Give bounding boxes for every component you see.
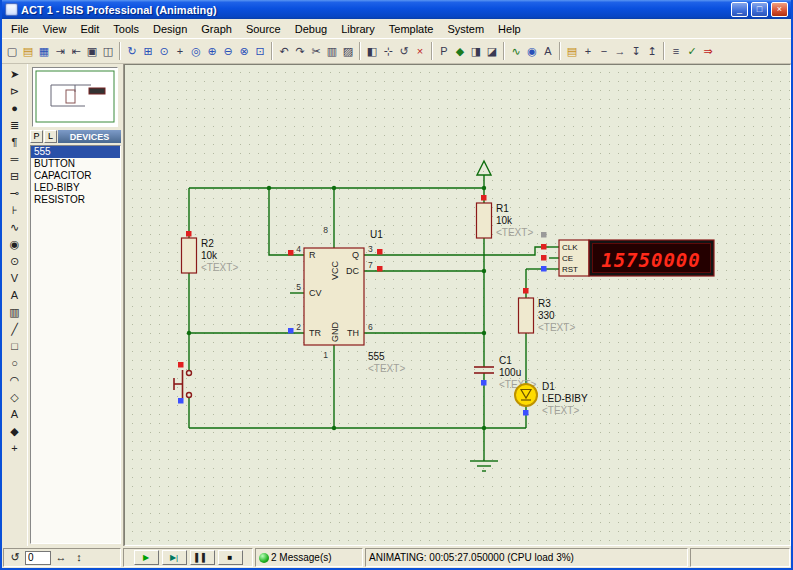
paste-button[interactable]: ▨ bbox=[340, 42, 356, 60]
copy-button[interactable]: ▥ bbox=[324, 42, 340, 60]
library-button[interactable]: L bbox=[44, 130, 57, 143]
power-terminal[interactable] bbox=[477, 161, 491, 175]
make-device-button[interactable]: ◆ bbox=[452, 42, 468, 60]
pick-device-button[interactable]: P bbox=[30, 130, 43, 143]
schematic-canvas[interactable]: R1 10k <TEXT> R2 10k <TEXT> R3 330 <TEXT… bbox=[125, 65, 791, 543]
menu-help[interactable]: Help bbox=[491, 21, 528, 37]
2d-arc-mode-button[interactable]: ◠ bbox=[5, 372, 25, 389]
property-assignment-button[interactable]: A bbox=[540, 42, 556, 60]
cut-button[interactable]: ✂ bbox=[308, 42, 324, 60]
device-item-button[interactable]: BUTTON bbox=[31, 158, 120, 170]
netlist-to-ares-button[interactable]: ⇒ bbox=[700, 42, 716, 60]
terminal-mode-button[interactable]: ⊸ bbox=[5, 185, 25, 202]
2d-circle-mode-button[interactable]: ○ bbox=[5, 355, 25, 372]
new-sheet-button[interactable]: + bbox=[580, 42, 596, 60]
current-probe-mode-button[interactable]: A bbox=[5, 287, 25, 304]
device-item-555[interactable]: 555 bbox=[31, 146, 120, 158]
menu-edit[interactable]: Edit bbox=[73, 21, 106, 37]
pause-button[interactable]: ▌▌ bbox=[190, 550, 215, 565]
zoom-all-button[interactable]: ⊗ bbox=[236, 42, 252, 60]
step-button[interactable]: ▶| bbox=[162, 550, 187, 565]
mark-output-area-button[interactable]: ◫ bbox=[100, 42, 116, 60]
timer-u1[interactable]: U1 555 <TEXT> R CV TR Q DC TH VCC GND 4 … bbox=[296, 225, 405, 374]
search-tag-button[interactable]: ◉ bbox=[524, 42, 540, 60]
subcircuit-mode-button[interactable]: ⊟ bbox=[5, 168, 25, 185]
h-mirror-button[interactable]: ↔ bbox=[53, 550, 69, 566]
decompose-button[interactable]: ◪ bbox=[484, 42, 500, 60]
save-file-button[interactable]: ▦ bbox=[36, 42, 52, 60]
2d-symbol-mode-button[interactable]: ◆ bbox=[5, 423, 25, 440]
pan-button[interactable]: ◎ bbox=[188, 42, 204, 60]
resistor-r2[interactable]: R2 10k <TEXT> bbox=[182, 238, 239, 273]
2d-box-mode-button[interactable]: □ bbox=[5, 338, 25, 355]
2d-marker-mode-button[interactable]: + bbox=[5, 440, 25, 457]
device-item-resistor[interactable]: RESISTOR bbox=[31, 194, 120, 206]
v-mirror-button[interactable]: ↕ bbox=[71, 550, 87, 566]
wire-label-mode-button[interactable]: ≣ bbox=[5, 117, 25, 134]
toggle-grid-button[interactable]: ⊞ bbox=[140, 42, 156, 60]
export-section-button[interactable]: ⇤ bbox=[68, 42, 84, 60]
resistor-r1[interactable]: R1 10k <TEXT> bbox=[477, 203, 534, 238]
editing-window[interactable]: R1 10k <TEXT> R2 10k <TEXT> R3 330 <TEXT… bbox=[124, 64, 791, 546]
block-move-button[interactable]: ⊹ bbox=[380, 42, 396, 60]
zoom-out-button[interactable]: ⊖ bbox=[220, 42, 236, 60]
block-rotate-button[interactable]: ↺ bbox=[396, 42, 412, 60]
voltage-probe-mode-button[interactable]: V bbox=[5, 270, 25, 287]
device-item-capacitor[interactable]: CAPACITOR bbox=[31, 170, 120, 182]
overview-window[interactable] bbox=[32, 67, 118, 127]
return-to-parent-button[interactable]: ↥ bbox=[644, 42, 660, 60]
remove-sheet-button[interactable]: − bbox=[596, 42, 612, 60]
menu-tools[interactable]: Tools bbox=[106, 21, 146, 37]
pushbutton[interactable] bbox=[174, 370, 192, 398]
bill-of-materials-button[interactable]: ≡ bbox=[668, 42, 684, 60]
tape-recorder-mode-button[interactable]: ◉ bbox=[5, 236, 25, 253]
junction-dot-mode-button[interactable]: ● bbox=[5, 100, 25, 117]
text-script-mode-button[interactable]: ¶ bbox=[5, 134, 25, 151]
menu-graph[interactable]: Graph bbox=[194, 21, 239, 37]
device-pin-mode-button[interactable]: ⊦ bbox=[5, 202, 25, 219]
play-button[interactable]: ▶ bbox=[134, 550, 159, 565]
menu-debug[interactable]: Debug bbox=[288, 21, 334, 37]
menu-system[interactable]: System bbox=[440, 21, 491, 37]
2d-line-mode-button[interactable]: ╱ bbox=[5, 321, 25, 338]
x-cursor-button[interactable]: + bbox=[172, 42, 188, 60]
maximize-button[interactable]: □ bbox=[751, 2, 768, 17]
packaging-tool-button[interactable]: ◨ bbox=[468, 42, 484, 60]
component-mode-button[interactable]: ⊳ bbox=[5, 83, 25, 100]
selection-mode-button[interactable]: ➤ bbox=[5, 66, 25, 83]
virtual-instrument-mode-button[interactable]: ▥ bbox=[5, 304, 25, 321]
origin-button[interactable]: ⊙ bbox=[156, 42, 172, 60]
zoom-to-child-button[interactable]: ↧ bbox=[628, 42, 644, 60]
electrical-rule-check-button[interactable]: ✓ bbox=[684, 42, 700, 60]
bus-mode-button[interactable]: ═ bbox=[5, 151, 25, 168]
wire-autorouter-button[interactable]: ∿ bbox=[508, 42, 524, 60]
redo-button[interactable]: ↷ bbox=[292, 42, 308, 60]
print-button[interactable]: ▣ bbox=[84, 42, 100, 60]
2d-path-mode-button[interactable]: ◇ bbox=[5, 389, 25, 406]
close-button[interactable]: × bbox=[771, 2, 788, 17]
rotate-ccw-button[interactable]: ↺ bbox=[7, 550, 23, 566]
menu-library[interactable]: Library bbox=[334, 21, 382, 37]
counter-display[interactable]: 15750000 CLK CE RST bbox=[559, 240, 714, 276]
open-file-button[interactable]: ▤ bbox=[20, 42, 36, 60]
message-panel[interactable]: 2 Message(s) bbox=[255, 548, 363, 567]
redraw-button[interactable]: ↻ bbox=[124, 42, 140, 60]
menu-view[interactable]: View bbox=[36, 21, 74, 37]
graph-mode-button[interactable]: ∿ bbox=[5, 219, 25, 236]
design-explorer-button[interactable]: ▤ bbox=[564, 42, 580, 60]
stop-button[interactable]: ■ bbox=[218, 550, 243, 565]
angle-input[interactable] bbox=[25, 551, 51, 565]
ground-terminal[interactable] bbox=[470, 461, 498, 471]
import-section-button[interactable]: ⇥ bbox=[52, 42, 68, 60]
generator-mode-button[interactable]: ⊙ bbox=[5, 253, 25, 270]
menu-source[interactable]: Source bbox=[239, 21, 288, 37]
new-file-button[interactable]: ▢ bbox=[4, 42, 20, 60]
zoom-area-button[interactable]: ⊡ bbox=[252, 42, 268, 60]
block-copy-button[interactable]: ◧ bbox=[364, 42, 380, 60]
menu-design[interactable]: Design bbox=[146, 21, 194, 37]
zoom-in-button[interactable]: ⊕ bbox=[204, 42, 220, 60]
undo-button[interactable]: ↶ bbox=[276, 42, 292, 60]
resistor-r3[interactable]: R3 330 <TEXT> bbox=[519, 298, 576, 333]
pick-parts-button[interactable]: P bbox=[436, 42, 452, 60]
menu-template[interactable]: Template bbox=[382, 21, 441, 37]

Description of the task: Hand back the data above exactly, with no images.

Output of the exercise:
Give bounding boxes for every component you see.
paste-button[interactable]: ▨ bbox=[340, 42, 356, 60]
copy-button[interactable]: ▥ bbox=[324, 42, 340, 60]
library-button[interactable]: L bbox=[44, 130, 57, 143]
power-terminal[interactable] bbox=[477, 161, 491, 175]
make-device-button[interactable]: ◆ bbox=[452, 42, 468, 60]
pick-device-button[interactable]: P bbox=[30, 130, 43, 143]
schematic-canvas[interactable]: R1 10k <TEXT> R2 10k <TEXT> R3 330 <TEXT… bbox=[125, 65, 791, 543]
menu-help[interactable]: Help bbox=[491, 21, 528, 37]
2d-arc-mode-button[interactable]: ◠ bbox=[5, 372, 25, 389]
property-assignment-button[interactable]: A bbox=[540, 42, 556, 60]
cut-button[interactable]: ✂ bbox=[308, 42, 324, 60]
device-item-button[interactable]: BUTTON bbox=[31, 158, 120, 170]
netlist-to-ares-button[interactable]: ⇒ bbox=[700, 42, 716, 60]
terminal-mode-button[interactable]: ⊸ bbox=[5, 185, 25, 202]
2d-circle-mode-button[interactable]: ○ bbox=[5, 355, 25, 372]
new-sheet-button[interactable]: + bbox=[580, 42, 596, 60]
current-probe-mode-button[interactable]: A bbox=[5, 287, 25, 304]
device-item-555[interactable]: 555 bbox=[31, 146, 120, 158]
menu-edit[interactable]: Edit bbox=[73, 21, 106, 37]
pause-button[interactable]: ▌▌ bbox=[190, 550, 215, 565]
zoom-all-button[interactable]: ⊗ bbox=[236, 42, 252, 60]
step-button[interactable]: ▶| bbox=[162, 550, 187, 565]
mark-output-area-button[interactable]: ◫ bbox=[100, 42, 116, 60]
timer-u1[interactable]: U1 555 <TEXT> R CV TR Q DC TH VCC GND 4 … bbox=[296, 225, 405, 374]
search-tag-button[interactable]: ◉ bbox=[524, 42, 540, 60]
subcircuit-mode-button[interactable]: ⊟ bbox=[5, 168, 25, 185]
h-mirror-button[interactable]: ↔ bbox=[53, 550, 69, 566]
decompose-button[interactable]: ◪ bbox=[484, 42, 500, 60]
save-file-button[interactable]: ▦ bbox=[36, 42, 52, 60]
2d-symbol-mode-button[interactable]: ◆ bbox=[5, 423, 25, 440]
pan-button[interactable]: ◎ bbox=[188, 42, 204, 60]
resistor-r2[interactable]: R2 10k <TEXT> bbox=[182, 238, 239, 273]
2d-box-mode-button[interactable]: □ bbox=[5, 338, 25, 355]
2d-marker-mode-button[interactable]: + bbox=[5, 440, 25, 457]
device-item-resistor[interactable]: RESISTOR bbox=[31, 194, 120, 206]
v-mirror-button[interactable]: ↕ bbox=[71, 550, 87, 566]
wire-label-mode-button[interactable]: ≣ bbox=[5, 117, 25, 134]
toggle-grid-button[interactable]: ⊞ bbox=[140, 42, 156, 60]
export-section-button[interactable]: ⇤ bbox=[68, 42, 84, 60]
resistor-r1[interactable]: R1 10k <TEXT> bbox=[477, 203, 534, 238]
editing-window[interactable]: R1 10k <TEXT> R2 10k <TEXT> R3 330 <TEXT… bbox=[124, 64, 791, 546]
block-move-button[interactable]: ⊹ bbox=[380, 42, 396, 60]
zoom-out-button[interactable]: ⊖ bbox=[220, 42, 236, 60]
block-rotate-button[interactable]: ↺ bbox=[396, 42, 412, 60]
voltage-probe-mode-button[interactable]: V bbox=[5, 270, 25, 287]
device-item-capacitor[interactable]: CAPACITOR bbox=[31, 170, 120, 182]
overview-window[interactable] bbox=[32, 67, 118, 127]
return-to-parent-button[interactable]: ↥ bbox=[644, 42, 660, 60]
remove-sheet-button[interactable]: − bbox=[596, 42, 612, 60]
menu-tools[interactable]: Tools bbox=[106, 21, 146, 37]
pushbutton[interactable] bbox=[174, 370, 192, 398]
bill-of-materials-button[interactable]: ≡ bbox=[668, 42, 684, 60]
tape-recorder-mode-button[interactable]: ◉ bbox=[5, 236, 25, 253]
junction-dot-mode-button[interactable]: ● bbox=[5, 100, 25, 117]
text-script-mode-button[interactable]: ¶ bbox=[5, 134, 25, 151]
menu-graph[interactable]: Graph bbox=[194, 21, 239, 37]
device-pin-mode-button[interactable]: ⊦ bbox=[5, 202, 25, 219]
play-button[interactable]: ▶ bbox=[134, 550, 159, 565]
menu-debug[interactable]: Debug bbox=[288, 21, 334, 37]
menu-system[interactable]: System bbox=[440, 21, 491, 37]
2d-line-mode-button[interactable]: ╱ bbox=[5, 321, 25, 338]
x-cursor-button[interactable]: + bbox=[172, 42, 188, 60]
maximize-button[interactable]: □ bbox=[751, 2, 768, 17]
packaging-tool-button[interactable]: ◨ bbox=[468, 42, 484, 60]
component-mode-button[interactable]: ⊳ bbox=[5, 83, 25, 100]
selection-mode-button[interactable]: ➤ bbox=[5, 66, 25, 83]
virtual-instrument-mode-button[interactable]: ▥ bbox=[5, 304, 25, 321]
origin-button[interactable]: ⊙ bbox=[156, 42, 172, 60]
zoom-to-child-button[interactable]: ↧ bbox=[628, 42, 644, 60]
electrical-rule-check-button[interactable]: ✓ bbox=[684, 42, 700, 60]
bus-mode-button[interactable]: ═ bbox=[5, 151, 25, 168]
wire-autorouter-button[interactable]: ∿ bbox=[508, 42, 524, 60]
redo-button[interactable]: ↷ bbox=[292, 42, 308, 60]
print-button[interactable]: ▣ bbox=[84, 42, 100, 60]
2d-path-mode-button[interactable]: ◇ bbox=[5, 389, 25, 406]
close-button[interactable]: × bbox=[771, 2, 788, 17]
rotate-ccw-button[interactable]: ↺ bbox=[7, 550, 23, 566]
menu-library[interactable]: Library bbox=[334, 21, 382, 37]
counter-display[interactable]: 15750000 CLK CE RST bbox=[559, 240, 714, 276]
open-file-button[interactable]: ▤ bbox=[20, 42, 36, 60]
message-panel[interactable]: 2 Message(s) bbox=[255, 548, 363, 567]
redraw-button[interactable]: ↻ bbox=[124, 42, 140, 60]
menu-view[interactable]: View bbox=[36, 21, 74, 37]
graph-mode-button[interactable]: ∿ bbox=[5, 219, 25, 236]
design-explorer-button[interactable]: ▤ bbox=[564, 42, 580, 60]
stop-button[interactable]: ■ bbox=[218, 550, 243, 565]
angle-input[interactable] bbox=[25, 551, 51, 565]
ground-terminal[interactable] bbox=[470, 461, 498, 471]
import-section-button[interactable]: ⇥ bbox=[52, 42, 68, 60]
generator-mode-button[interactable]: ⊙ bbox=[5, 253, 25, 270]
menu-source[interactable]: Source bbox=[239, 21, 288, 37]
new-file-button[interactable]: ▢ bbox=[4, 42, 20, 60]
zoom-area-button[interactable]: ⊡ bbox=[252, 42, 268, 60]
block-copy-button[interactable]: ◧ bbox=[364, 42, 380, 60]
menu-design[interactable]: Design bbox=[146, 21, 194, 37]
zoom-in-button[interactable]: ⊕ bbox=[204, 42, 220, 60]
undo-button[interactable]: ↶ bbox=[276, 42, 292, 60]
resistor-r3[interactable]: R3 330 <TEXT> bbox=[519, 298, 576, 333]
pick-parts-button[interactable]: P bbox=[436, 42, 452, 60]
menu-template[interactable]: Template bbox=[382, 21, 441, 37]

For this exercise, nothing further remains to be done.